— François FORGUE ((La Vérité/Gerçek’in 74. sayısından dilimize çevrilmiştir.))
Arjantin hükümeti, geçtiğimiz yılın nisan ayının ortalarında, eskiden bir ulusal şirket olan ve 1992 yılında özelleştirilerek çoğunluk hisseleri bir İspanyol şirketine satılan YPF adlı petrol şirketinin kısmi yeniden millileştirilme sürecini başlattı. Hükümetin söz konusu tasarrufu bir kamulaştırma eylemi, yani devrimci bir operasyon da değildi. Arjantin devleti sadece şirketin çoğunluk hisselerini (yüzde 51) kendine almak istiyordu. Kaldı ki, bir mahkeme de İspanyol şirketine ne kadar tazminat ödeneceğine karar verecekti. Yani tazminatsız bir kamulaştırma dahi yapılmıyordu. Ama “Vay sen misin böyle bir skandala sebebiyet veren hükümet?”
18 Nisan 2012 tarihli Financial Times’ın başyazısı şu başlıkla çıktı: “Sefil Bir Korsanlık Eylemi”. Gerçekten de bir korsanlık eylemi! Hatta neredeyse bir savaş ilanı… Sanırsınız Malvinas Adaları üzerindeki denetimini sürdürmek için buraya donanmasını gönderen İngiliz emperyalizmi değildi de, şimdi İspanya’ya karşı savaş uçakları filosunu sevk eden bir Arjantin’di söz konusu olan. Financial Times konuyla ilgili olarak Arjantin’e karşı gerçekleştirilmesi gereken münhasıran Avrupa Birliği merkezli bir uluslararası eylem çağrısında bulunuyor ve “Arjantin’in G20 ile ilişkilerinin askıya alınması” talebinde bulunuyordu. Öte yandan, 21 Nisan tarihli The Economist de Arjantin’e şöyle verip veriştiriyordu:
Arjantin hâlâ G20 üyesi ve uluslararası kuruluşlardan borç alabiliyor. Vatandaşları Avrupa Birliği ülkelerine vizesiz seyahat edebiliyorlar. Eğer Batı Avrupa ülkeleri onların bu ayrıcalıklarına son verip onları cezalandırırlarsa Arjantinliler kendi kadın devlet başkanlarının izlediği politikaların kendilerine neye mal olacağını öğrenmiş olurlar.”

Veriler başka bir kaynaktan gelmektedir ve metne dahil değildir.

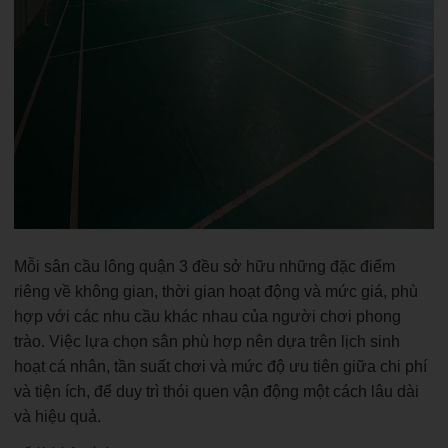
Mỗi sân cầu lông quận 3 đều sở hữu những đặc điểm
riêng về không gian, thời gian hoạt động và mức giá, phù
hợp với các nhu cầu khác nhau của người chơi phong
trào. Việc lựa chọn sân phù hợp nên dựa trên lịch sinh
hoạt cá nhân, tần suất chơi và mức độ ưu tiên giữa chi phí
và tiện ích, để duy trì thói quen vận động một cách lâu dài
và hiệu quả.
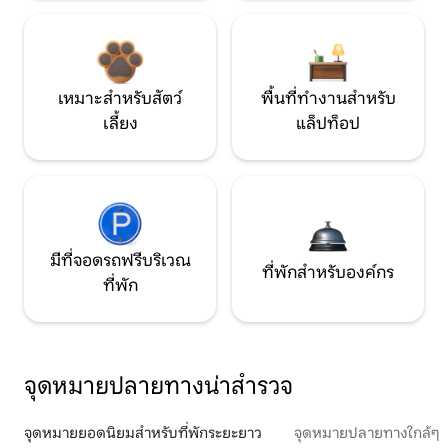
เหมาะสำหรับสัตว์
พื้นที่ทำงานสำหรับ
เลี้ยง
แล็ปท็อป
มีที่จอดรถฟรีบริเวณ
ที่พักสำหรับองค์กร
ที่พัก
จุดหมายปลายทางน่าสำรวจ
จุดหมายยอดนิยมสำหรับที่พักระยะยาว
จุดหมายปลายทางใกล้ๆ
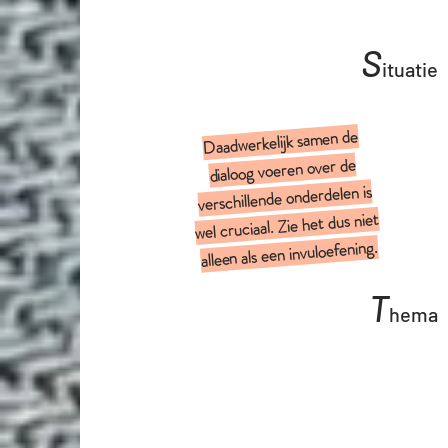
S
ituatie
Daadwerkelijk samen de
dialoog voeren over de
verschillende onderdelen is
wel cruciaal. Zie het dus niet
alleen als een invuloefening.
T
hema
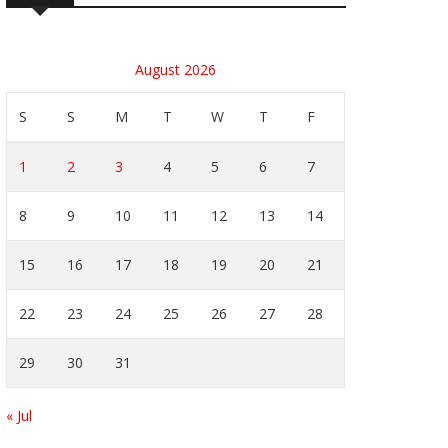
August 2026
S
S
M
T
W
T
F
1
2
3
4
5
6
7
8
9
10
11
12
13
14
15
16
17
18
19
20
21
22
23
24
25
26
27
28
29
30
31
« Jul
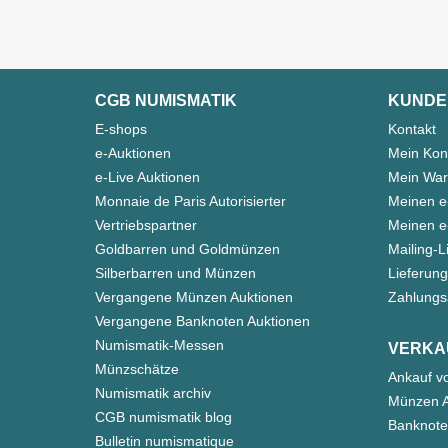
CGB NUMISMATIK
KUNDE
E-shops
Kontakt
e-Auktionen
Mein Kon
e-Live Auktionen
Mein War
Monnaie de Paris Autorisierter
Meinen e
Vertriebspartner
Meinen e-
Goldbarren und Goldmünzen
Mailing-L
Silberbarren und Münzen
Lieferung
Vergangene Münzen Auktionen
Zahlungs
Vergangene Banknoten Auktionen
Numismatik-Messen
VERKA
Münzschätze
Ankauf v
Numismatik archiv
Münzen A
CGB numismatik blog
Banknote
Bulletin numismatique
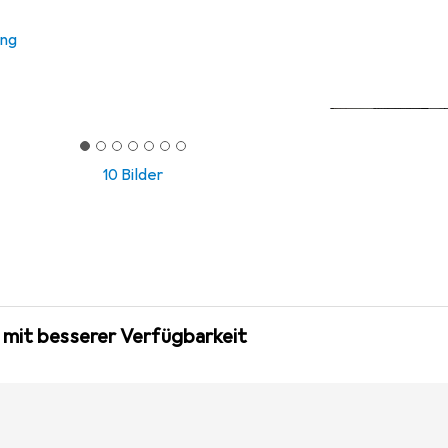
ung
10 Bilder
 mit besserer Verfügbarkeit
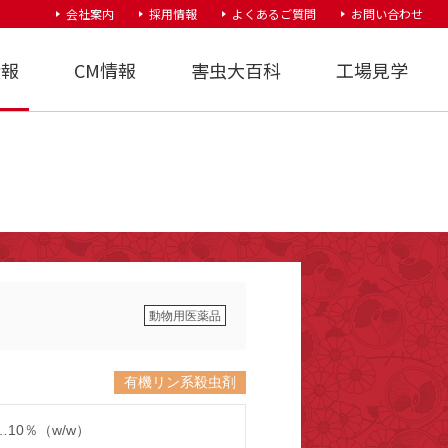
会社案内
採用情報
よくあるご質問
お問い合わせ
情報
CM情報
害虫大百科
工場見学
動物用医薬品
有機リン系殺虫剤
10％（w/w）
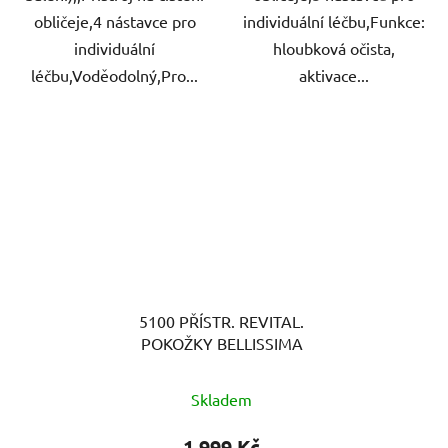
obličeje,4 nástavce pro
individuální léčbu,Funkce:
individuální
hloubková očista,
léčbu,Voděodolný,Pro...
aktivace...
5100 PŘÍSTR. REVITAL.
POKOŽKY BELLISSIMA
Skladem
1 999 Kč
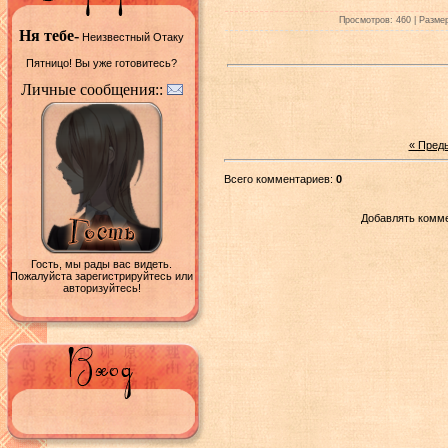
Просмотров: 460 | Размер
Ня тебе-
Неизвестный Отаку
Пятницо! Вы уже готовитесь?
Личные сообщения::
« Пред
Всего комментариев:
0
Добавлять комме
Гость, мы рады вас видеть.
Пожалуйста зарегистрируйтесь или
авторизуйтесь!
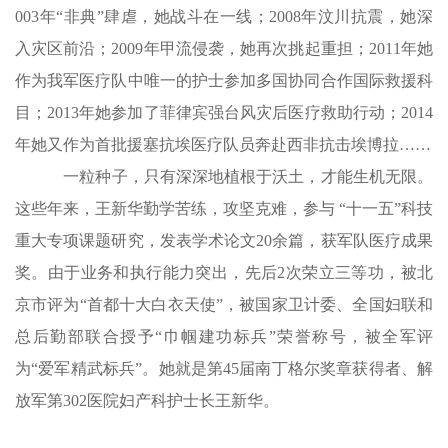
003年“非典”肆虐，她战斗在一线；2008年汶川抗震，她深
入灾区前沿；2009年甲流侵袭，她再次挑起重担；2011年她
作为我军医疗队中唯一的护士参加多国协同合作国际救援科
目；2013年她参加了菲律宾强台风灾后医疗救助行动；2014
年她又作为首批援塞抗埃医疗队员奔赴西非抗击埃博拉……
一粒种子，只有深深地植根于沃土，才能生机无限。
这些年来，王新华勤学苦练，攻坚克难，参与 “十一五”科技
重大专项课题研究，发表学术论文20余篇，获军队医疗成果
奖。由于业务和执行能力突出，先后2次荣立三等功，被北
京市评为“首都十大白衣天使”，被国家卫计委、全国妇联和
总后勤部联合授予“巾帼建功标兵”荣誉称号，被全军评
为“爱军精武标兵”。她就是第45届南丁格尔奖章获得者、解
放军第302医院妇产科护士长王新华。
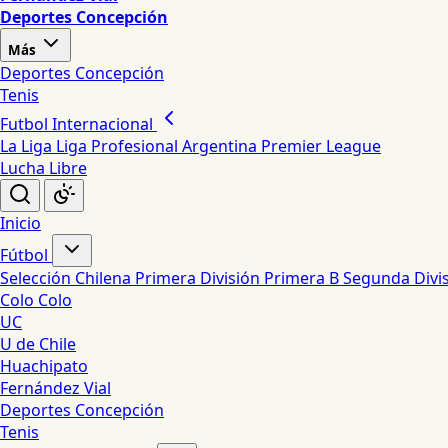
Deportes Concepción
Más
Deportes Concepción
Tenis
Futbol Internacional
La Liga
Liga Profesional Argentina
Premier League
Lucha Libre
Inicio
Fútbol
Selección Chilena
Primera División
Primera B
Segunda Divi
Colo Colo
UC
U de Chile
Huachipato
Fernández Vial
Deportes Concepción
Tenis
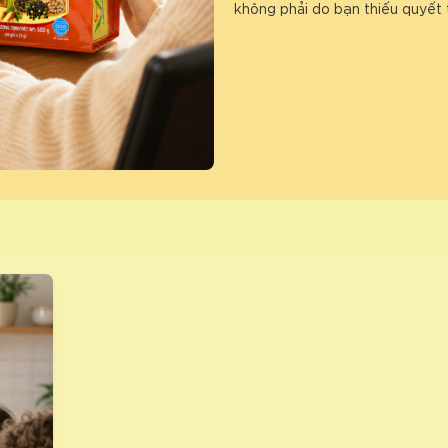
không phải do bạn thiếu quyết 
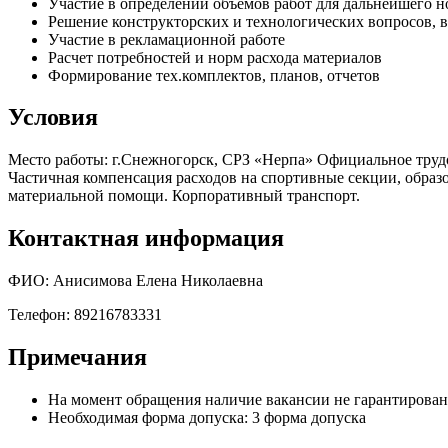
Участие в определении объемов работ для дальнейшего 
Решение конструкторских и технологических вопросов,
Участие в рекламационной работе
Расчет потребностей и норм расхода материалов
Формирование тех.комплектов, планов, отчетов
Условия
Место работы: г.Снежногорск, СРЗ «Нерпа» Официальное трудоу
Частичная компенсация расходов на спортивные секции, образ
материальной помощи. Корпоративный транспорт.
Контактная информация
ФИО: Анисимова Елена Николаевна
Телефон: 89216783331
Примечания
На момент обращения наличие вакансии не гарантирова
Необходимая форма допуска: 3 форма допуска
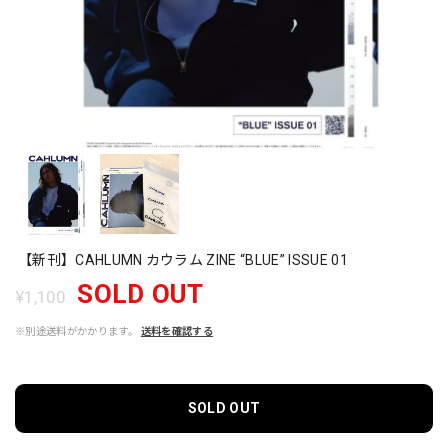
【新刊】CAHLUMN カウラム ZINE “BLUE” ISSUE 01
SOLD OUT
¥1,100
※別途送料がかかります。
送料を確認する
SOLD OUT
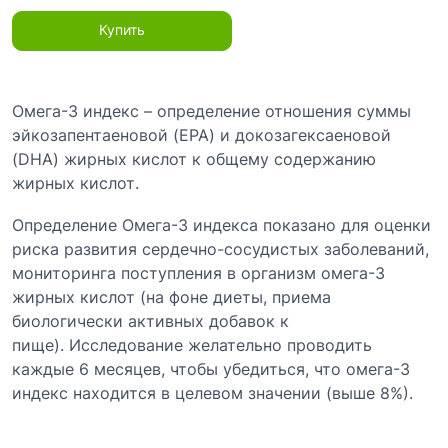
Купить
Омега-3 индекс – определение отношения суммы
эйкозапентаеновой (EPA) и докозагексаеновой
(DHA) жирных кислот к общему содержанию
жирных кислот.
Определение Омега-3 индекса показано для оценки
риска развития сердечно-сосудистых заболеваний,
мониторинга поступления в организм омега-3
жирных кислот (на фоне диеты, приема
биологически активных добавок к
пище). Исследование желательно проводить
каждые 6 месяцев, чтобы убедиться, что омега-3
индекс находится в целевом значении (выше 8%).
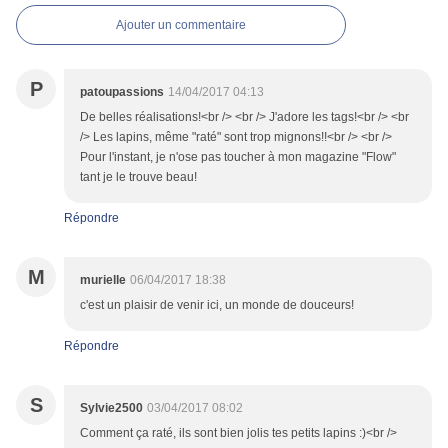
Ajouter un commentaire
P
patoupassions
14/04/2017 04:13
De belles réalisations!<br /> <br /> J'adore les tags!<br /> <br
/> Les lapins, même "raté" sont trop mignons!!<br /> <br />
Pour l'instant, je n'ose pas toucher à mon magazine "Flow"
tant je le trouve beau!
Répondre
M
murielle
06/04/2017 18:38
c'est un plaisir de venir ici, un monde de douceurs!
Répondre
S
Sylvie2500
03/04/2017 08:02
Comment ça raté, ils sont bien jolis tes petits lapins :)<br />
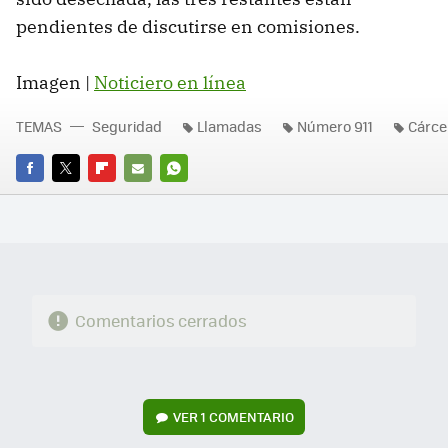
pendientes de discutirse en comisiones.
Imagen |
Noticiero en línea
TEMAS
Seguridad
Llamadas
Número 911
Cárce
FACEBOOK
TWITTER
FLIPBOARD
E-
WHATSAPP
MAIL
Comentarios cerrados
VER
1 COMENTARIO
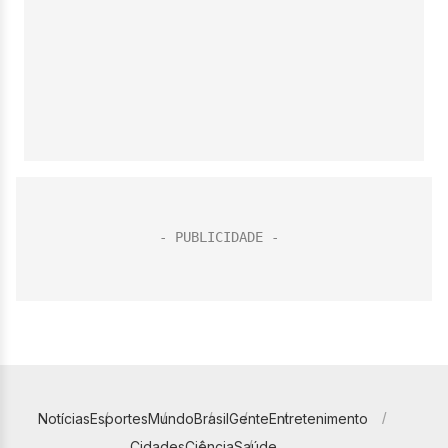
Notícias
Esportes
Mundo
Brasil
Gente
Entretenimento
Cidades
Ciência
Saúde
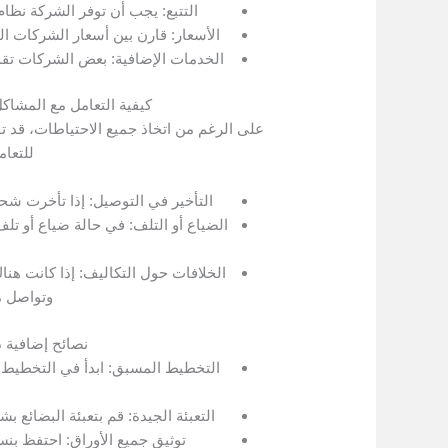
التتبع: يجب أن توفر الشركة نظام
الأسعار: قارن بين أسعار الشركات ال
الخدمات الإضافية: بعض الشركات تقدم
كيفية التعامل مع المشاك
على الرغم من اتخاذ جميع الاحتياطات، قد ت
للتعام
التأخير في التوصيل: إذا تأخرت شح
الضياع أو التلف: في حالة ضياع أو تل
الخلافات حول التكاليف: إذا كانت هنا
وتواصل م
نصائح إضافية 
التخطيط المسبق: ابدأ في التخطيط 
التعبئة الجيدة: قم بتعبئة البضائع 
توثيق جميع الأوراق: احتفظ بن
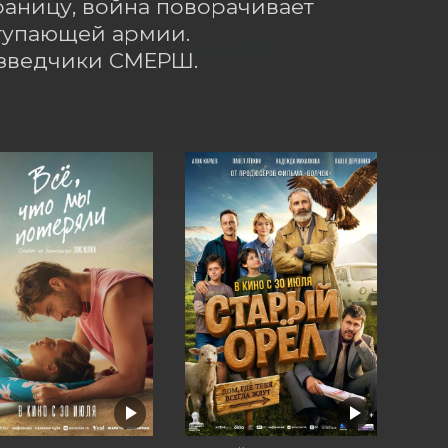
аницу, война поворачивает 
тупающей армии. 
азведчики СМЕРШ.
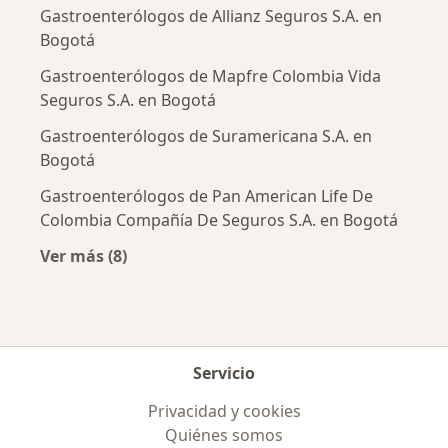
Gastroenterólogos de Allianz Seguros S.A. en
Bogotá
Gastroenterólogos de Mapfre Colombia Vida
Seguros S.A. en Bogotá
Gastroenterólogos de Suramericana S.A. en
Bogotá
Gastroenterólogos de Pan American Life De
Colombia Compañía De Seguros S.A. en Bogotá
Ver más (8)
Más en esta categoría: Aseguradoras más po
Servicio
Privacidad y cookies
Quiénes somos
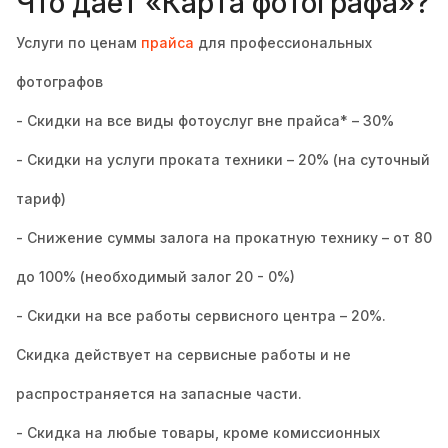
Что даёт «Карта фотографа»?
Услуги по ценам
прайса
для профессиональных
фотографов
- Скидки на все виды фотоуслуг вне прайса* – 30%
- Скидки на услуги проката техники – 20% (на суточный
тариф)
- Снижение суммы залога на прокатную технику – от 80
до 100% (необходимый залог 20 - 0%)
- Скидки на все работы сервисного центра – 20%.
Скидка действует на сервисные работы и не
распространяется на запасные части.
- Скидка на любые товары, кроме комиссионных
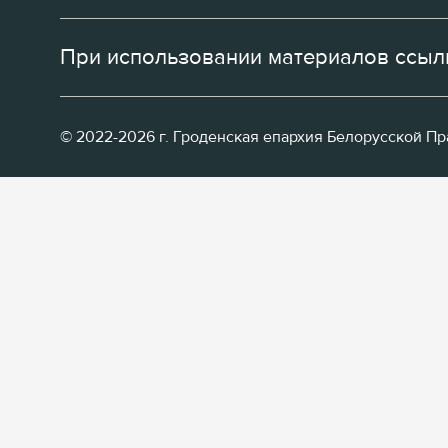
При использовании материалов ссылк
© 2022-2026 г. Гроденская епархия Белорусской П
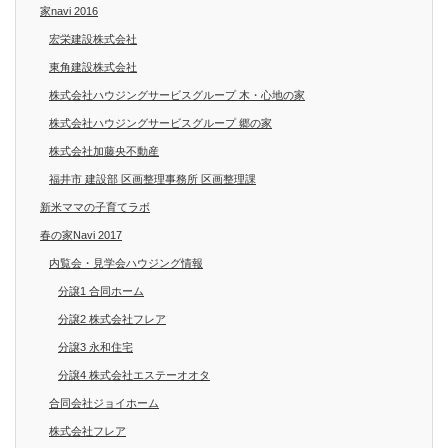
家navi 2016
宏栄建設株式会社
東角建設株式会社
株式会社ハウジングサービスグループ 木・心地の家
株式会社ハウジングサービスグループ 郷の家
株式会社加藤央不動産
福井市 建設部 区画整理事務所 区画整理課
新米ママの子育てラボ
春の家Navi 2017
内覧会・見学会ハウジング情報
分譲1 合同ホーム
分譲2 株式会社フレア
分譲3 永和住宅
分譲4 株式会社エステーオオタ
合同会社ジョイホーム
株式会社フレア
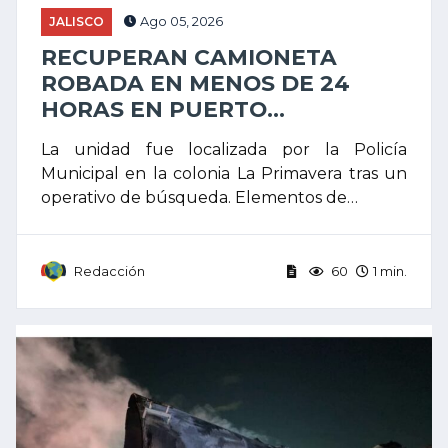
JALISCO
Ago 05, 2026
RECUPERAN CAMIONETA
ROBADA EN MENOS DE 24
HORAS EN PUERTO...
La unidad fue localizada por la Policía
Municipal en la colonia La Primavera tras un
operativo de búsqueda. Elementos de…
Redacción
60
1 min.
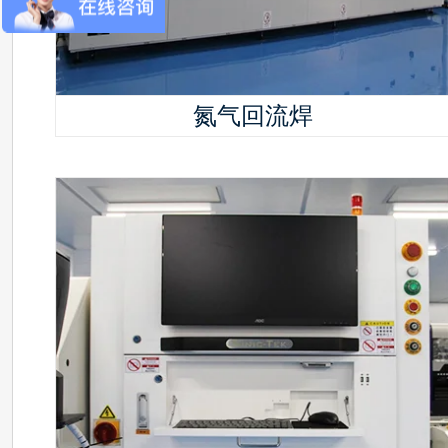
氮气回流焊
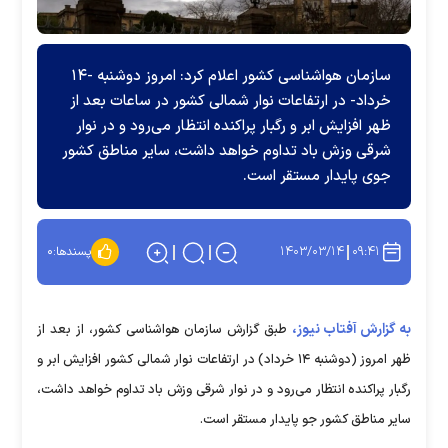
سازمان هواشناسی کشور اعلام کرد: امروز دوشنبه -۱۴
خرداد- در ارتفاعات نوار شمالی کشور در ساعات بعد از
ظهر افزایش ابر و رگبار پراکنده انتظار می‌رود و در نوار
شرقی وزش باد تداوم خواهد داشت، سایر مناطق کشور
جوی پایدار مستقر است.
۱۴۰۳/۰۳/۱۴
۰۹:۴۱
پسندها:
۰
به گزارش آفتاب نیوز،
طبق گزارش سازمان هواشناسی کشور، از بعد از
ظهر امروز (دوشنبه ۱۴ خرداد) در ارتفاعات نوار شمالی کشور افزایش ابر و
رگبار پراکنده انتظار می‌رود و در نوار شرقی وزش باد تداوم خواهد داشت،
سایر مناطق کشور جو پایدار مستقر است.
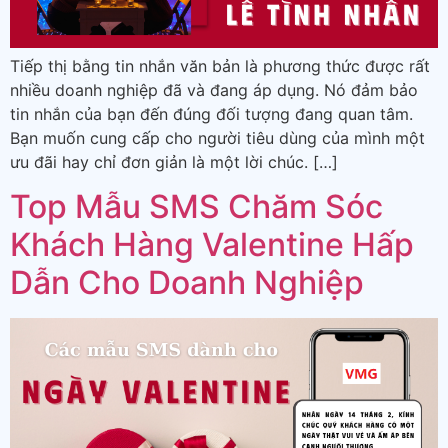
Tiếp thị bằng tin nhắn văn bản là phương thức được rất
nhiều doanh nghiệp đã và đang áp dụng. Nó đảm bảo
tin nhắn của bạn đến đúng đối tượng đang quan tâm.
Bạn muốn cung cấp cho người tiêu dùng của mình một
ưu đãi hay chỉ đơn giản là một lời chúc. […]
Top Mẫu SMS Chăm Sóc
Khách Hàng Valentine Hấp
Dẫn Cho Doanh Nghiệp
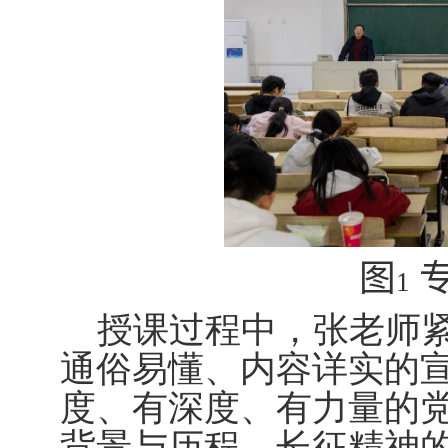
图
1
授课过程中，张老师
通俗易懂、内容详实的
度、有深度、有力量的
背景与历程、长征精神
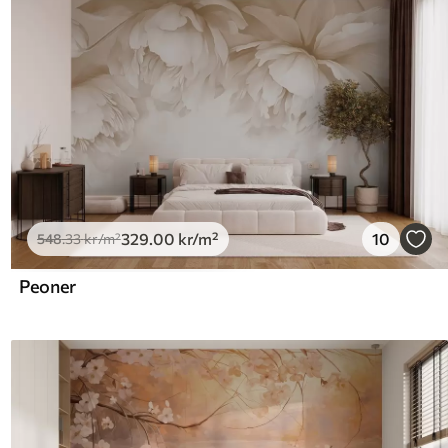
329
.00
kr
/m²
10
548
.33
kr
/m²
Peoner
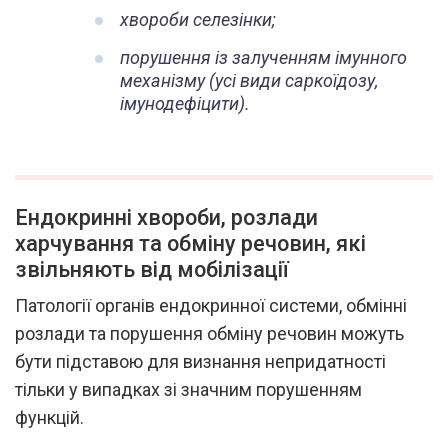
хвороби селезінки;
порушення із залученням імунного
механізму (усі види саркоїдозу,
імунодефіцити).
Ендокринні хвороби, розлади
харчування та обміну речовин, які
звільняють від мобілізації
Патології органів ендокринної системи, обмінні
розлади та порушення обміну речовин можуть
бути підставою для визнання непридатності
тільки у випадках зі значним порушенням
функцій.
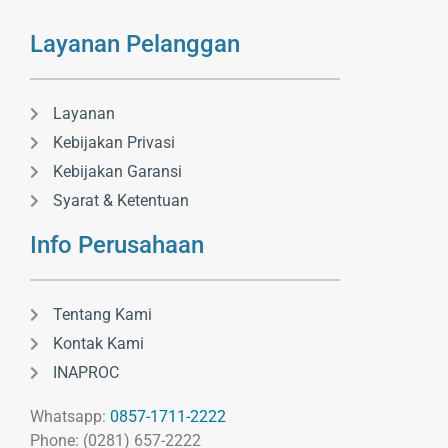
Layanan Pelanggan
Layanan
Kebijakan Privasi
Kebijakan Garansi
Syarat & Ketentuan
Info Perusahaan
Tentang Kami
Kontak Kami
INAPROC
Whatsapp:
0857-1711-2222
Phone: (0281) 657-2222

Demek oluyor ki, “Uluslar Topluluğu”nun içinde yer alan bir devletin (o devlet kapitalist dahi olsa) ve onun vatandaşlarının ticaret, ithalat ve seyahat özgürlükleri, emperyalist bir devletin çıkarlarını zedelemeye yeltendiğinde geri alınabilir ayrıcalıklar olarak görülebiliyor. Her şey bu kadar açıklıkla ifade edilebiliyor!
Tek başına bu hâdise bile, bugün içinde bulunduğumuz muazzam altüst oluşlar döneminde, Marksist emperyalizm tanımı çerçevesinde “ezen ülkeler” ile “ezilen ülkeler” ayırımının neden altını çizmemiz gerektiğini vurgulamak için yeterli bir örnek teşkil ediyor. Yani, emperyalizmin, ulusal sorunla ve genel olarak demokratik haklar (( Lenin, Komünist Enternasyonal Kongresine sunduğu raporda “ezen halklar ve ezilen halklar” tanımını “bir halkı ezen bir halk özgür olamaz” şeklindeki ünlü formüle referans yaparak kullanır. Ancak bu tanım, gelişmiş kapitalist ülkelerin halklarının da “kolektif bir suçluluk” içinde oldukları biçiminde algılanma riskini taşıdığından, ben, Troçki’nin “ezen burjuva ülke ile ezilen burjuva ülke arasındaki keskin fark” yaklaşımından hareketle, “ezen ülkeler, ezilen ülkeler” formülünü kullanmayı tercih ettim. Kuşkusuz en doğru bilimsel tanım şu olmalıdır: “Emperyalist kapitalist ülkeler” ve “emperyalist olmayan kapitalist ülkeler”. Açıktır ki, hâkimiyet şeklinden söz ettiğimizde, söz konusu olan emperyalist hâkimiyettir. Çünkü yarı- sömürge veya eski-sömürge ülkelerin kolonyal hâkimiyet biçimini doğrudan yıkarak ona son vermeleri, bu ülkelerin, emperyalist devletler karşısındaki bağımlılık ilişkilerini ortadan kaldırmaz.)) konusuyla ilişkisine daha dikkatlice eğilmemizi zorunlu kılıyor.